Lula afirma que não deixará a política

Presidente relembrou principais momentos de sua vida política em evento em sua homenagem no Rio

ALFREDO JUNQUEIRA, Agência Estado

20 Dezembro 2010 | 23h29

O presidente Luiz Inácio Lula da Silva anunciou para milhares de pessoas que tomaram a Praça da Apoteose durante a festa "Obrigado, presidente Lula: o povo do Rio agradece", na noite de hoje, que vai continuar participando da vida política do País depois do fim do seu mandato, no dia 31. Ele informou que pretende ajudar políticos aliados nas eleições municipais de 2012, citando como exemplo o prefeito da cidade do Rio, Eduardo Paes, que deve tentar a reeleição.

 

Em seu discurso de 23 minutos, Lula se emocionou em diversas ocasiões e fez uma linha do tempo sobre a sua vida política. Quando mencionou 2005, disse "que a História vai julgar" o episódio do mensalão. "Vocês viram o que aconteceu comigo em 2005", disse Lula. "Mais uma vez se tentou truncar o mandato de um presidente democraticamente eleito. Fui para uma reunião com os senadores Renan Calheiros e José Sarney e disse que não ia ser derrotado e nem me mataria como Getúlio (Getúlio Vargas, que se suicidou em agosto de 1954) ou renunciar como Jango (João Goulart, que deixou a presidência em 1964, após golpe militar). Os meus inimigos iam ter que me derrotar nas ruas e nas portas das fábricas", discursou o presidente, levando ao delírio as milhares de pessoas que participavam da festa.

 

O presidente agradeceu ao governador do Rio, Sérgio Cabral, e a Paes.
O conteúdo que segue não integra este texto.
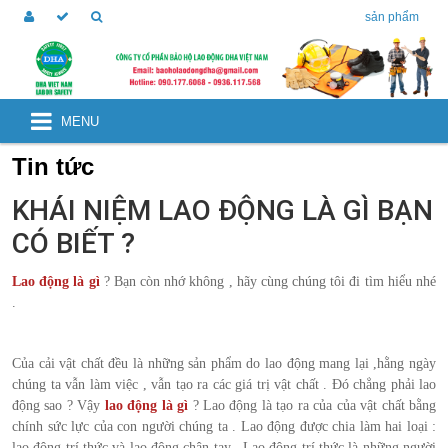
sản phẩm
MENU
Tin tức
KHÁI NIỆM LAO ĐỘNG LÀ GÌ BẠN
CÓ BIẾT ?
Lao động là gì
? Bạn còn nhớ không , hãy cùng chúng tôi đi tìm hiểu nhé
.
Của cải vật chất đều là những sản phẩm do lao động mang lại ,hằng ngày
chúng ta vẫn làm việc , vẫn tạo ra các giá trị vật chất . Đó chẳng phải lao
động sao ? Vậy
lao động là gì
? Lao động là tạo ra của của vật chất bằng
chính sức lực của con người chúng ta . Lao động được chia làm hai loại :
lao động trí thức và lao động chân tay . Lao động trí thức là những người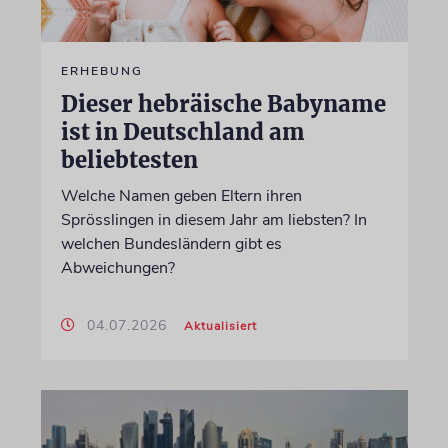
ERHEBUNG
Dieser hebräische Babyname
ist in Deutschland am
beliebtesten
Welche Namen geben Eltern ihren
Sprösslingen in diesem Jahr am liebsten? In
welchen Bundesländern gibt es
Abweichungen?
04.07.2026
Aktualisiert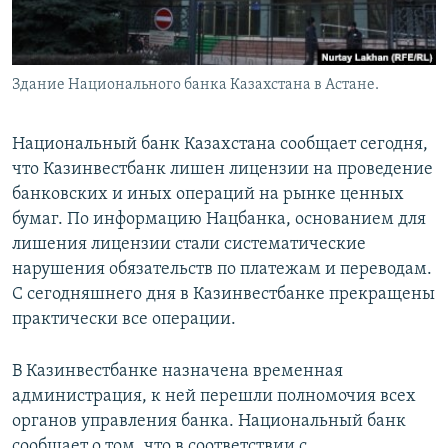
Здание Национального банка Казахстана в Астане.
Национальный банк Казахстана сообщает сегодня,
что Казинвестбанк лишен лицензии на проведение
банковских и иных операций на рынке ценных
бумаг. По информацию Нацбанка, основанием для
лишения лицензии стали систематические
нарушения обязательств по платежам и переводам.
С сегодняшнего дня в Казинвестбанке прекращены
практически все операции.
В Казинвестбанке назначена временная
администрация, к ней перешли полномочия всех
органов управления банка. Национальный банк
сообщает о том, что в соответствии с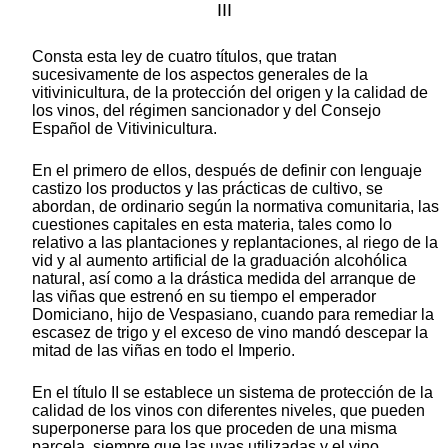
III
Consta esta ley de cuatro títulos, que tratan
sucesivamente de los aspectos generales de la
vitivinicultura, de la protección del origen y la calidad de
los vinos, del régimen sancionador y del Consejo
Español de Vitivinicultura.
En el primero de ellos, después de definir con lenguaje
castizo los productos y las prácticas de cultivo, se
abordan, de ordinario según la normativa comunitaria, las
cuestiones capitales en esta materia, tales como lo
relativo a las plantaciones y replantaciones, al riego de la
vid y al aumento artificial de la graduación alcohólica
natural, así como a la drástica medida del arranque de
las viñas que estrenó en su tiempo el emperador
Domiciano, hijo de Vespasiano, cuando para remediar la
escasez de trigo y el exceso de vino mandó descepar la
mitad de las viñas en todo el Imperio.
En el título II se establece un sistema de protección de la
calidad de los vinos con diferentes niveles, que pueden
superponerse para los que proceden de una misma
parcela, siempre que las uvas utilizadas y el vino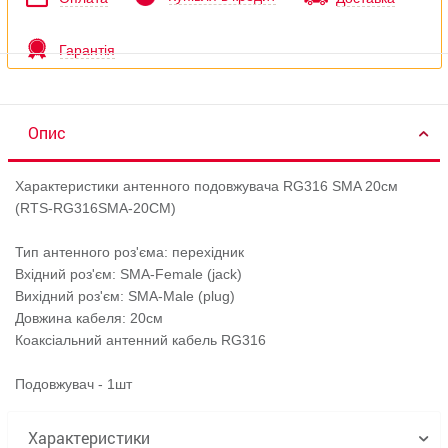
Гарантія
Опис
Характеристики антенного подовжувача RG316 SMA 20см
(RTS-RG316SMA-20CM)
Тип антенного роз'єма: перехідник
Вхідний роз'єм: SMA-Female (jack)
Вихідний роз'єм: SMA-Male (plug)
Довжина кабеля: 20см
Коаксіальний антенний кабель RG316
Подовжувач - 1шт
Характеристики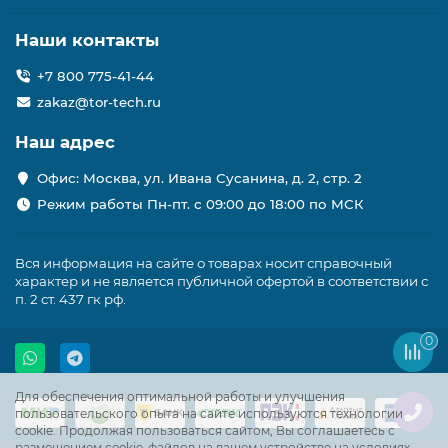
Наши контакты
+7 800 775-41-44
zakaz@tor-tech.ru
Наш адрес
Офис: Москва, ул. Ивана Сусанина, д. 2, стр. 2
Режим работы Пн-пт. с 09:00 до 18:00 по МСК
Вся информация на сайте о товарах носит справочный
характер и не является публичной офертой в соответствии с
п. 2 ст. 437 гк рф.
0
Для обеспечения оптимальной работы и улучшения
пользовательского опыта на сайте используются технологии
cookie. Продолжая пользоваться сайтом, Вы соглашаетесь с
размещением cookie-файлов на вашем устройстве на условиях,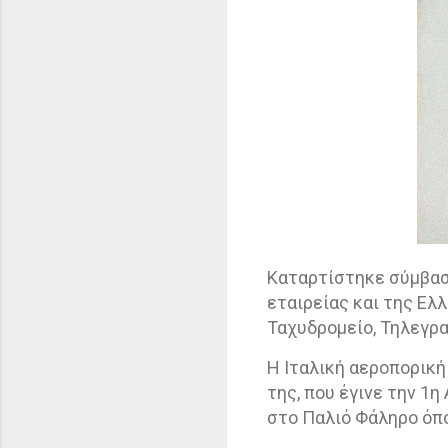
Καταρτίστηκε σύμβαση
εταιρείας και της Ελ
Ταχυδρομείο, Τηλεγρ
Η Ιταλική αεροπορικ
της, που έγινε την 1
στο Παλιό Φάληρο όπ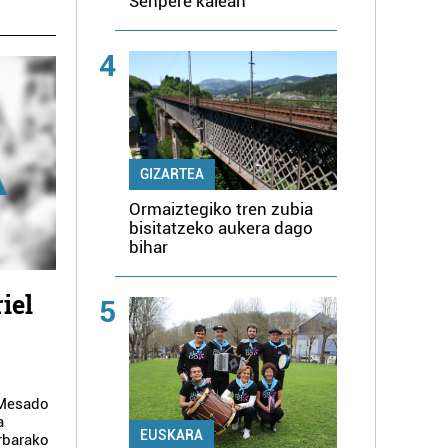
Senpere kalean
4
GIZARTEA
Ormaiztegiko tren zubia
bisitatzeko aukera dago
bihar
iel
5
 Mesado
a
EUSKARA
rbarako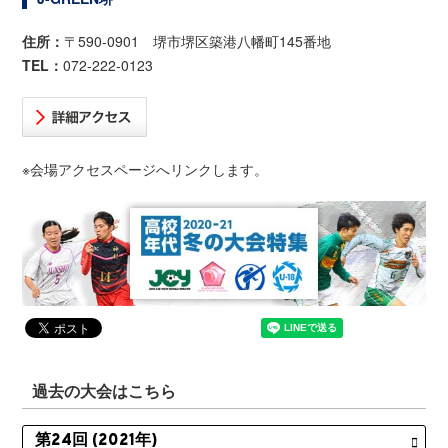
住所：
〒590-0901 堺市堺区築港八幡町145番地
TEL：
072-222-0123
※会場アクセスページへリンクします。
過去の大会はこちら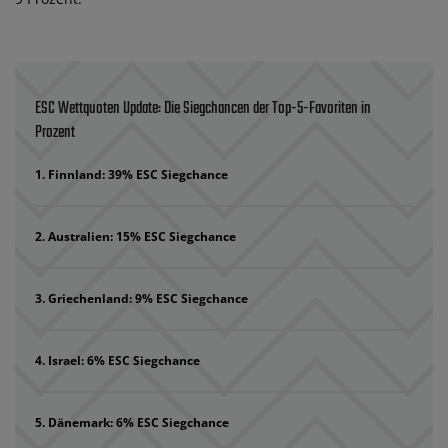
ESC Wettquoten Update: Die Siegchancen der Top-5-Favoriten in
Prozent
Finnland: 39% ESC Siegchance
Australien: 15% ESC Siegchance
Griechenland: 9% ESC Siegchance
Israel: 6% ESC Siegchance
Dänemark: 6% ESC Siegchance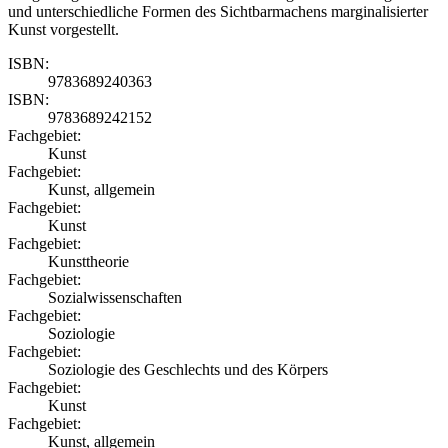
und unterschiedliche Formen des Sichtbarmachens marginalisierter
Kunst vorgestellt.
ISBN:
9783689240363
ISBN:
9783689242152
Fachgebiet:
Kunst
Fachgebiet:
Kunst, allgemein
Fachgebiet:
Kunst
Fachgebiet:
Kunsttheorie
Fachgebiet:
Sozialwissenschaften
Fachgebiet:
Soziologie
Fachgebiet:
Soziologie des Geschlechts und des Körpers
Fachgebiet:
Kunst
Fachgebiet:
Kunst, allgemein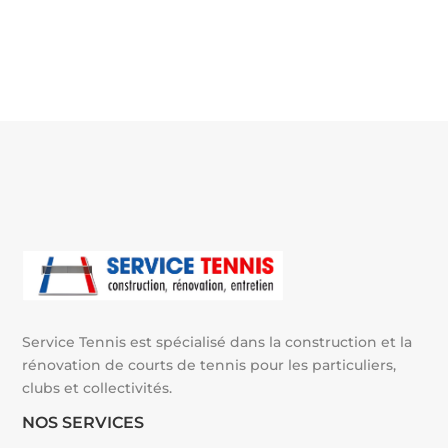
l
t
e
r
n
a
t
i
v
e
:
Service Tennis est spécialisé dans la construction et la
rénovation de courts de tennis pour les particuliers,
clubs et collectivités.
NOS SERVICES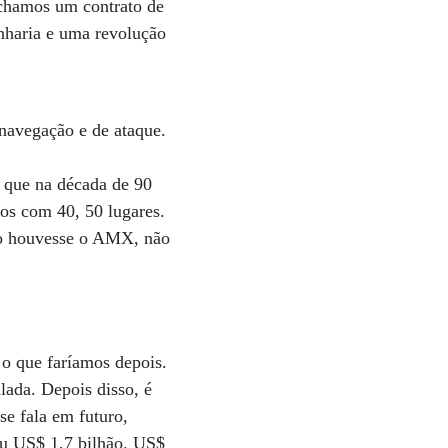
echamos um contrato de
nharia e uma revolução
 navegação e de ataque.
u que na década de 90
os com 40, 50 lugares.
não houvesse o AMX, não
 o que faríamos depois.
lada. Depois disso, é
se fala em futuro,
tiu US$ 1,7 bilhão. US$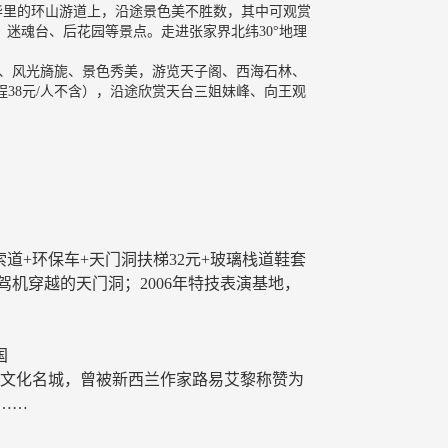
多华里的环山游道上，沿途景色美不胜数，其中可观赏
、迷魂台、后花园等景点。走进张家界北纬30°地理
中、风光旖旎、景色秀美，游览天子阁、西海石林、
38元/人不含），沿途欣赏天台三姐妹峰、向王观
大索道+环保车+天门洞扶梯32元+玻璃栈道鞋套
驾机穿越的天门洞；2006年特技表演基地，
国
史文化名城，曾被新西兰作家路易艾黎称赞为
……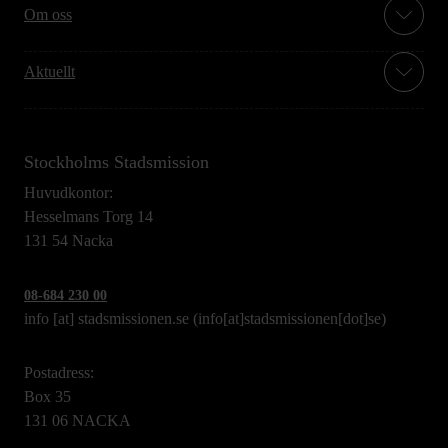
Om oss
Aktuellt
Stockholms Stadsmission
Huvudkontor:
Hesselmans Torg 14
131 54 Nacka
08-684 230 00
info
[at]
stadsmissionen.se
(info[at]stadsmissionen[dot]se)
Postadress:
Box 35
131 06 NACKA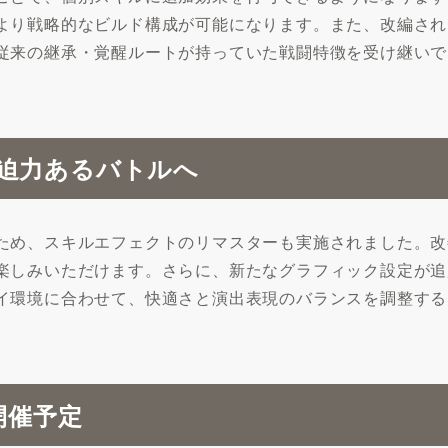
より戦略的なビルド構成が可能になります。また、改編され
従来の継承・覚醒ルートが持っていた戦闘特徴を受け継いで
迫力あるバトルへ
ため、スキルエフェクトのリマスターも実施されました。改
楽しみいただけます。さらに、新たなグラフィック設定が追
イ環境に合わせて、快適さと演出表現のバランスを調整する
開催予定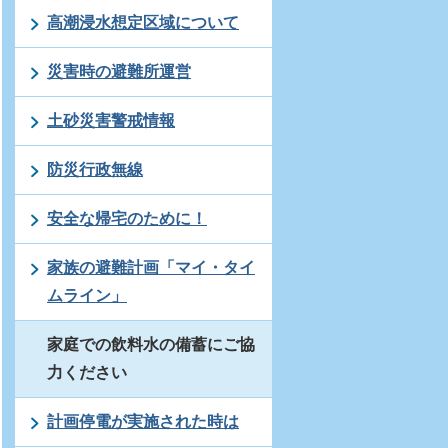
高潮浸水想定区域について
災害時の避難所運営
土砂災害警戒情報
防災行政無線
安全な帰宅のために！
家族の避難計画「マイ・タイ
ムライン」
家庭での飲料水の備蓄にご協
力ください
計画停電が実施された時は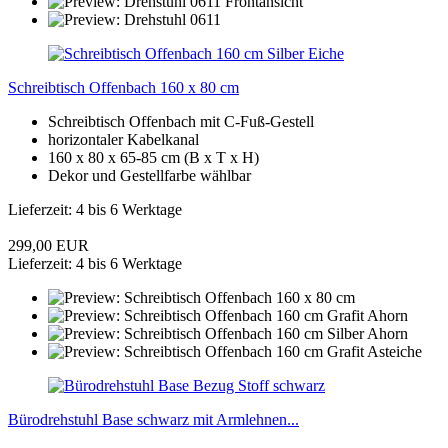
Schreibtisch Offenbach 160 x 80 cm
Schreibtisch Offenbach mit C-Fuß-Gestell
horizontaler Kabelkanal
160 x 80 x 65-85 cm (B x T x H)
Dekor und Gestellfarbe wählbar
Lieferzeit: 4 bis 6 Werktage
299,00 EUR
Lieferzeit: 4 bis 6 Werktage
Bürodrehstuhl Base schwarz mit Armlehnen...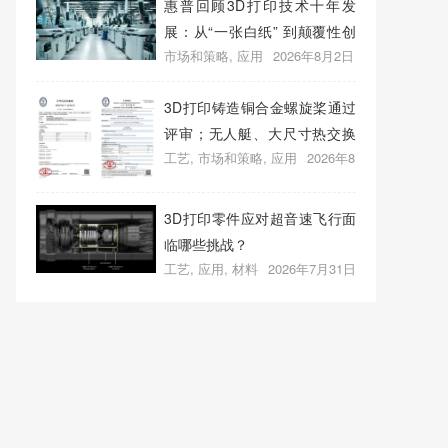
惠普回顾3D打印技术十年发
展：从“一张白纸” 到颠覆性创
市场和策略
,
应用
2026年8月2日
新
0
3D打印铸造铜合金螺旋桨通过
评审；无人艇、大尺寸热交换
工艺
,
市场和策略
,
应用
2026年8
器3D打印；人民网报道两家3D
月1日
0
打印企业
3D打印零件应对超音速飞行面
临哪些挑战？
工艺
,
应用
,
材料
2026年7月31日
0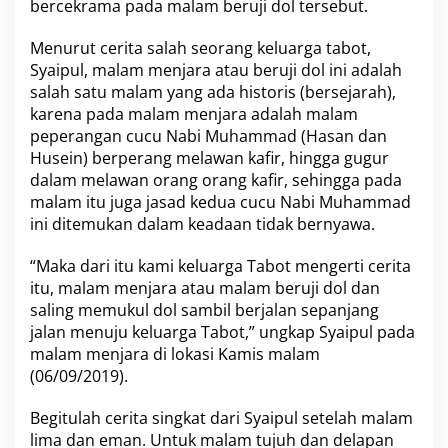
bercekrama pada malam beruji dol tersebut.
Menurut cerita salah seorang keluarga tabot,
Syaipul, malam menjara atau beruji dol ini adalah
salah satu malam yang ada historis (bersejarah),
karena pada malam menjara adalah malam
peperangan cucu Nabi Muhammad (Hasan dan
Husein) berperang melawan kafir, hingga gugur
dalam melawan orang orang kafir, sehingga pada
malam itu juga jasad kedua cucu Nabi Muhammad
ini ditemukan dalam keadaan tidak bernyawa.
“Maka dari itu kami keluarga Tabot mengerti cerita
itu, malam menjara atau malam beruji dol dan
saling memukul dol sambil berjalan sepanjang
jalan menuju keluarga Tabot,” ungkap Syaipul pada
malam menjara di lokasi Kamis malam
(06/09/2019).
Begitulah cerita singkat dari Syaipul setelah malam
lima dan eman. Untuk malam tujuh dan delapan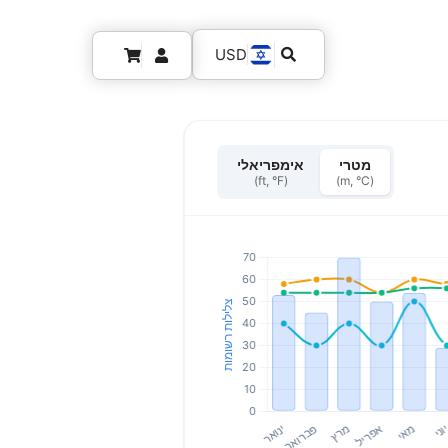
USD
מטרי
אימפריאלי
(ft, °F)
(m, °C)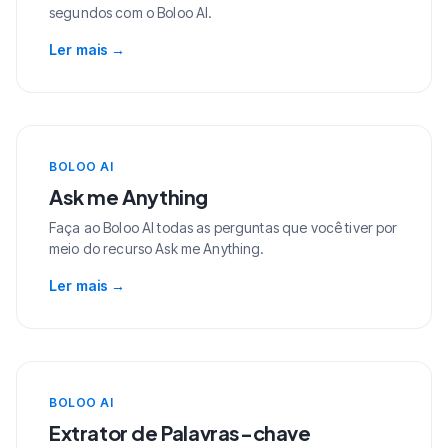
segundos com o Boloo AI.
Ler mais
→
BOLOO AI
Ask me Anything
Faça ao Boloo AI todas as perguntas que você tiver por
meio do recurso Ask me Anything.
Ler mais
→
BOLOO AI
Extrator de Palavras-chave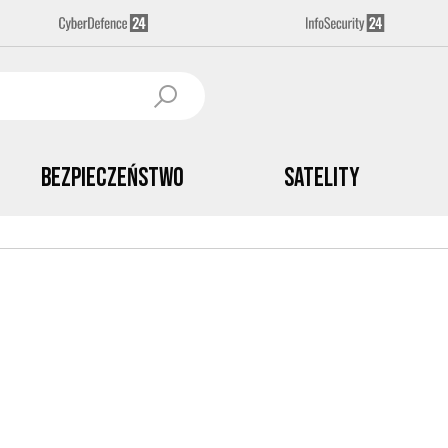
Bezpieczeństwo
Satelity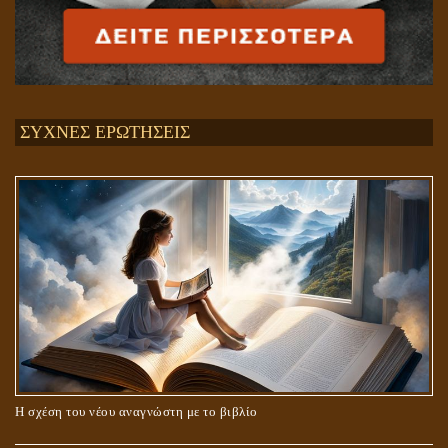
ΣΥΧΝΕΣ ΕΡΩΤΗΣΕΙΣ
Η σχέση του νέου αναγνώστη με το βιβλίο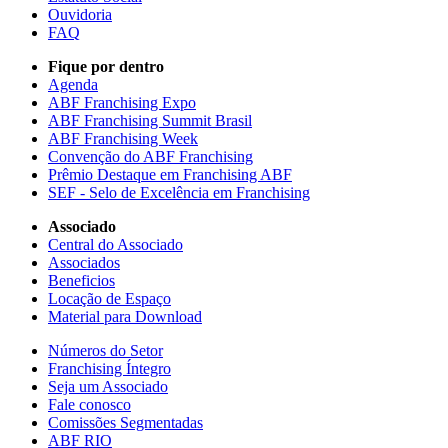
Ouvidoria
FAQ
Fique por dentro
Agenda
ABF Franchising Expo
ABF Franchising Summit Brasil
ABF Franchising Week
Convenção do ABF Franchising
Prêmio Destaque em Franchising ABF
SEF - Selo de Excelência em Franchising
Associado
Central do Associado
Associados
Beneficios
Locação de Espaço
Material para Download
Números do Setor
Franchising Íntegro
Seja um Associado
Fale conosco
Comissões Segmentadas
ABF RIO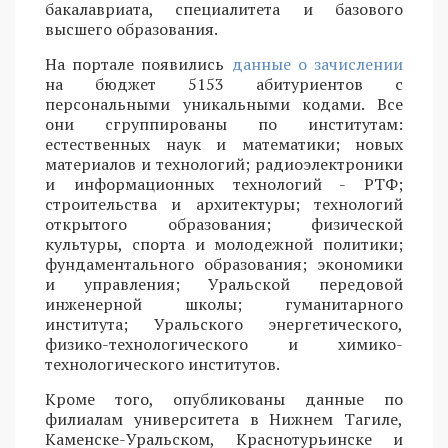
бакалавриата, специалитета и базового
высшего образования.
На портале появились
данные о зачислении
на бюджет 5153 абитуриентов с
персональными уникальными кодами. Все
они сгруппированы по институтам:
естественных наук и математики; новых
материалов и технологий; радиоэлектроники
и информационных технологий - РТФ;
строительства и архитектуры; технологий
открытого образования; физической
культуры, спорта и молодежной политики;
фундаментального образования; экономики
и управления; Уральской передовой
инженерной школы; гуманитарного
института; Уральского энергетического,
физико-технологического и химико-
технологического институтов.
Кроме того, опубликованы данные по
филиалам университета в Нижнем Тагиле,
Каменске-Уральском, Краснотурьинске и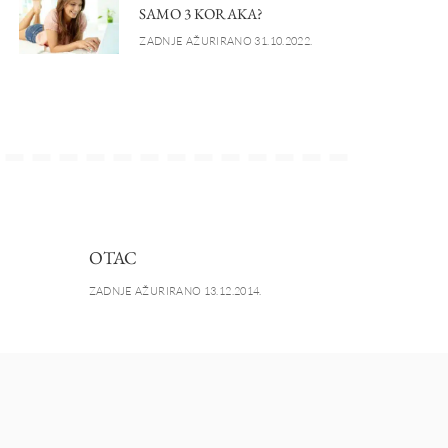
SAMO 3 KORAKA?
ZADNJE AŽURIRANO 31.10.2022.
OTAC
ZADNJE AŽURIRANO 13.12.2014.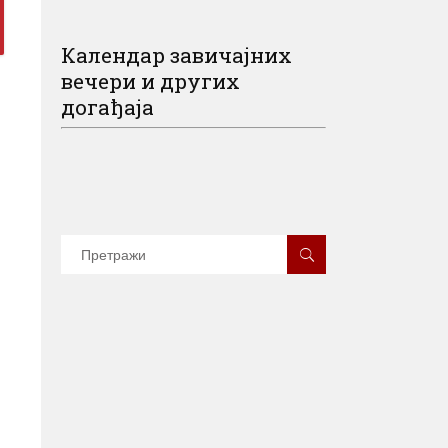
Календар завичајних
вечери и других
догађаја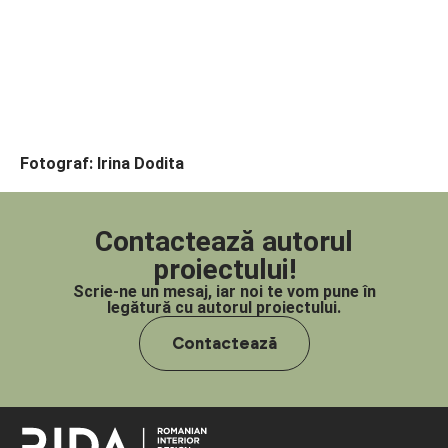
Fotograf: Irina Dodita
Contactează autorul
proiectului!
Scrie-ne un mesaj, iar noi te vom pune în
legătură cu autorul proiectului.
Contactează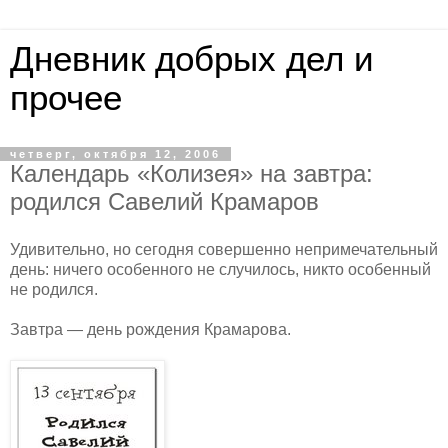
Дневник добрых дел и
прочее
четверг, октября 12, 2006
Календарь «Колизея» на завтра:
родился Савелий Крамаров
Удивительно, но сегодня совершенно непримечательный
день: ничего особенного не случилось, никто особенный
не родился.
Завтра — день рождения Крамарова.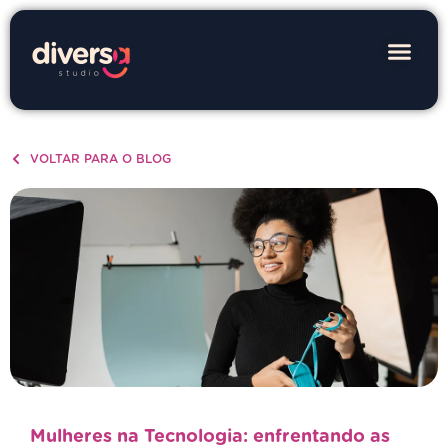
VOLTAR PARA O BLOG
Mulheres na Tecnologia: enfrentando as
Disse ter certeza de que sua sucessora, Dilma Rousseff, continuará a tratar o Rio "com o mesmo carinho". Lula ainda enumerou as realizações promovidas no Rio de Janeiro, a partir da parceria política estabelecida entre ele e Cabral desde a disputa do segundo turno das eleições de 2006.

 

"Se juntar todos os presidentes da história deste País, duvido que tenham subido 10% dos morros que nós subimos nos últimos quatro anos", disse Lula, que mais uma vez criticou, sem citar os nomes, os antecessores de Cabral e Paes na administração pública do Rio: Anthony Garotinho (PR) e Cesar Maia (DEM).

Lula, no fim do discurso, fez apenas uma queixa aos seus anfitriões. Disse que vem ao Rio desde 1975 e que nunca foi convidado a tomar um banho de mar na Praia de Copacabana. Disse ainda que não vê a hora de fazer isso "tomando uma cerveja e uma caipirinha sem o assédio da imprensa".

 

 

 

 

 

A festa, oficialmente oferecida pelo diretório regional do PMDB, exigiu uma grande produção. Além da participação dos sambistas Martinho da Vila e Zeca Pagodinho, foram exibidos vídeos com depoimentos gravados de moradores de comunidades carentes que receberam obras do Programa de Aceleração do Crescimento (PAC). Os vídeos tinham a mesma estrutura dos programas eleitorais da campanha de reeleição de Cabral ao governo - depoimentos emotivos, com frases curtas e de efeito, música instrumental ao fundo e imagens das principais obras feitas na parceria do governo federal e estadual.

A parceria entre o Estado e a União foi mencionada diversas vezes ao longo do discurso de Lula. Ele fez uma homenagem especial ao vice-governador Luiz Fernando Pezão. Disse que quando o viu abraçado, na tarde de ontem, à futura ministra do Planejamento, Miriam Belchior, pensou: "Lá se foi metade do orçamento da Dilma", disse o presidente, elogiando a capacidade de Pezão de apresentar projetos para o Rio e retirar recursos do governo federal. "Só o Zé Alencar, que está internado lá em São Paulo, é um vice tão bom ou melhor que o Pezão. Não sei se ele calça 48 ou não, mas esse filho da mãe é um pé de boi".

Muito agradecido, o presidente ainda lembrou do elogio que recebeu do colega americano Barack Obama. "O Obama disse que eu sou o cara porque não conhece esse pessoal do Rio. Eles é que são os caras".